The Beauty and Usefulness of Differential Privacy
February 9, 2021 Thomas Sargent

Materials



Thomas Sargent is the winner of the 2011 Nobel Prize in Economics, for his empirical research on cause and effect in the macroeconomy. He is one of the leaders of the "rational expectations revolution" and makes the theory of rational expectations statistically operational.


Professor Sargent shared his understanding of the recent development of differential privacy. He emphasized the great potential of this field and reinterpreted the main issues from an economic perspective.


Transcript

Thomas Sargent:

Okay. Thank you. And thanks, Long, for this invitation.


As I just mentioned, I'm trying to learn from this report and associated things. So here's something that this helped me learn about. There's a literature among data scientists called differential privacy. It's both useful and beautiful. What the game is, is to construct queries that are invariant to removing people from the dataset, and the general idea is to figure out how to do that. And one big tool on that was actually, the economist participated in the origin of this literature is what's called randomized response. And it's to collect data in a way that everybody in the process knows that noise have been added to the data in a way to ensure deniability of the person answering the question.

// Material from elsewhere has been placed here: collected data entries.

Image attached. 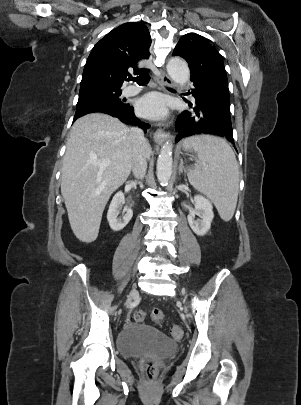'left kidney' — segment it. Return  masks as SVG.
Wrapping results in <instances>:
<instances>
[{
    "label": "left kidney",
    "mask_w": 301,
    "mask_h": 405,
    "mask_svg": "<svg viewBox=\"0 0 301 405\" xmlns=\"http://www.w3.org/2000/svg\"><path fill=\"white\" fill-rule=\"evenodd\" d=\"M195 213L200 215L201 220H194L193 215H188V223L194 233L198 236H204L211 227L214 218L213 206L211 202L201 195L194 197Z\"/></svg>",
    "instance_id": "5707ae66"
}]
</instances>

I'll put a plug for a paper. There's a paper by an economist, Lars Ljungqvist, "A unified approach to measures of privacy in randomized response models: A utilitarian perspective". It's published in JASA 30 years ago. And it's basically a simple mechanism design problem, and that's been embraced. So that literature focuses on trade-offs. The whole game of this thing is to cope with these trade-offs and to calculate, to provide upper bounds on certain kinds of risks.


Another thing that I was drawn to, and that's learned, and that people are using is what is called secure multi-party computation. This remarks what previous people said about ownership. The idea here is to have joint ownership. This uses shared governance and shared ownership. It uses cryptographic math, and you perform computations while data are encrypted. People at DeepMind are using this, there's Python programs that are built on PyTorch. And the whole spirit is to use data and to learn from data that you don't have access to. There's a person named Andrew Trask at DeepMind who is a good teacher about this.


Steve, I'm done. I'm going to relax your constraint. I'm eager to hear Eric.


Steve Tadelis:

Well, thank you very much, Tom. You've always been that generous. Before I move on to Eric, I actually have a question for you, Tom. That article you referenced by Ljungqvist, I believe, you mentioned? Is that related to the computer science literature on differential privacy?


Thomas Sargent:

So the keyword in differential privacy is called randomized response. That's kind of an early, not the first, people have been thinking about this for a long time. It's a key tool and they're using that. Another remark is, so adding noise into data to ensure deniability. It's a beautiful idea. And it's the opposite of Sims' Rational Inattention. And the math looks very similar. I'll just stop there.


Steve Tadelis:

Thank you. And in fact, one of Eric's colleagues at Harvard who is a friend of mine, Cynthia Dwork, she is one of the founding scholars of differential privacy and computer science. And I was aware of that stuff, and I wasn't aware of Ljungqvist's stuff. So it's always excited to see how literatures merge and co-exist.